Last week saw the federal government place sanctions on four more Venezuelan officials alleged to be connected with the corruption and human rights abuses taking place in and around the regime of disputed President Nicolas Maduro.
On Monday the U.S. Department of the Treasury's Office of Foreign Assets Control (OFAC) designated four governors of Venezuelan states on allegations that they not only participated in significant amounts of corruption, but also were instrumental in blocking foreign aid sent in an effort at alleviating the ongoing humanitarian crisis in the country.
According to OFAC, one governor presides over a border state that is rife with deeply-entrenched organized crime. The state government is allegedly infested with narcotics trafficking and murder-for-hire plots, including the border police. Highly complex and efficient organized crime operations function openly and notoriously in the state, while the governor allegedly threatens potential opponents with "visits" should they allow access to foreign humanitarian aid.

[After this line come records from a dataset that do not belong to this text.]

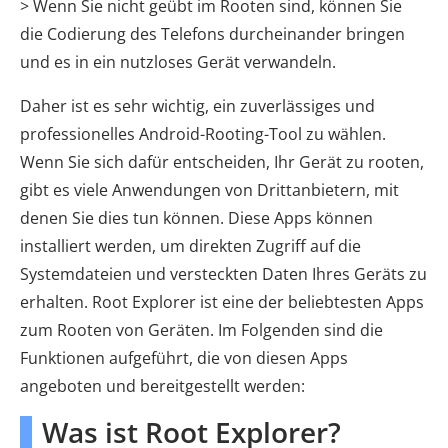
> Wenn Sie nicht geübt im Rooten sind, können Sie
die Codierung des Telefons durcheinander bringen
und es in ein nutzloses Gerät verwandeln.
Daher ist es sehr wichtig, ein zuverlässiges und
professionelles Android-Rooting-Tool zu wählen.
Wenn Sie sich dafür entscheiden, Ihr Gerät zu rooten,
gibt es viele Anwendungen von Drittanbietern, mit
denen Sie dies tun können. Diese Apps können
installiert werden, um direkten Zugriff auf die
Systemdateien und versteckten Daten Ihres Geräts zu
erhalten. Root Explorer ist eine der beliebtesten Apps
zum Rooten von Geräten. Im Folgenden sind die
Funktionen aufgeführt, die von diesen Apps
angeboten und bereitgestellt werden:
Was ist Root Explorer?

The four designated governors all share an intense devotion to Maduro as well, according to OFAC. They say one governor promised to secede and become an independent country should a new government come to power, while another has mobilized the state's police and army to crack down on protesters against the current regime.
As with all such designated individuals, the four men designated in this action are now legally forbidden from exercising ownership rights over property situated in the jurisdiction of the United States. In addition, American citizens are prohibited from conducting business with those under designation by OFAC.